Competitive croquet


By Austin Block

Two or three times a month, Adel Kamal ’11 works on his jump shot on a court in Pasadena with his father. However, this particular jump shot is nothing like those of his teammates on the JV basketball team. It’s a difficult skill that involves striking a croquet ball with a mallet to send the ball over a ball and through a wicket. Though it isn’t easy, “it’s probably the most fun shot to hit if you know how to do it,” he said.

As of last year, Kamal was ranked fifth in the nation in the youth division of the golf croquet rankings. He practices on weekends under the tutelage of his father, Dr. Mohammed Kamal, the winner of the Dec. 1 national golf croquet championship in West Palm Beach, Fla.

There are two distinctly different types of croquet: association croquet and golf croquet. Though association croquet is more popular in the United States, Kamal plays golf croquet because his father, who learned to play while growing up in Egypt, learned the game that was more popular there.

“It’s like chess on grass,” Kamal said. “It’s sort of a mental game and you have to come up with big plays. You feel the pressure but it’s such an easy-going game that you can still work through it. It’s fun.”

Two summers ago, he competed in the youth national championship and placed fifth in singles competition and third in doubles.

“As far as the competition goes, [it was] really competitive, people [were present] that played almost every day with the school like a normal sports team,” Kamal said.

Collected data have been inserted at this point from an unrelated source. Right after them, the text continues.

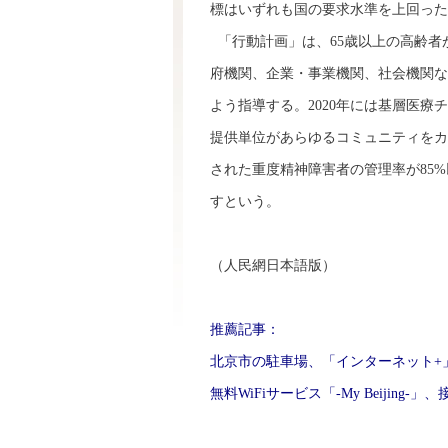
標はいずれも国の要求水準を上回った
「行動計画」は、65歳以上の高齢者
府機関、企業・事業機関、社会機関な
よう指導する。2020年には基層医療
提供単位があらゆるコミュニティをカ
された重度精神障害者の管理率が85
すという。
（人民網日本語版）
推薦記事：
北京市の駐車場、「インターネット+
無料WiFiサービス「-My Beijing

Dr. Kamal taught his son the sport at a young age, and Kamal has been playing ever since. Dr. Kamal works with all three of his children individually on their croquet skills during their weekend practice sessions. Kamal’s younger brother was ranked sixth in the youth rankings last year and sometimes competes in doubles matches with his older brother. Kamal said his croquet game doesn’t interfere with his basketball schedule.

“I don’t practice croquet religiously,” he said. “It’s more of a hobby for me. I don’t really have it set. I usually plan it around free weekends and things like that.”

Everyone in the Kamal family plays croquet except for Kamal’s mother. He said croquet is a bonding experience for his family.

“We’ve bonded over it ever since my brother was born because that was the first time I got to share my croquet skills with someone,” he said. “Even before then I guess between me and my dad.”

Kamal recently played doubles with his younger sister in his father’s tournament, the 1st Annual Mohammed and Friends Croquet Tournament in Pasadena, placing second. David Burton ’11 and Noor Fateh ’11 also competed.

Prior to the tournament, Kamal had taken a one year “hiatus” from tournament play, though he continued to practice two to three times a month. A recent arm injury that required surgery has sidelined him in both sports.

“This is probably the longest I’ve gone without it for forever,” he said. “I definitely miss it. I’ll be back into it soon enough.”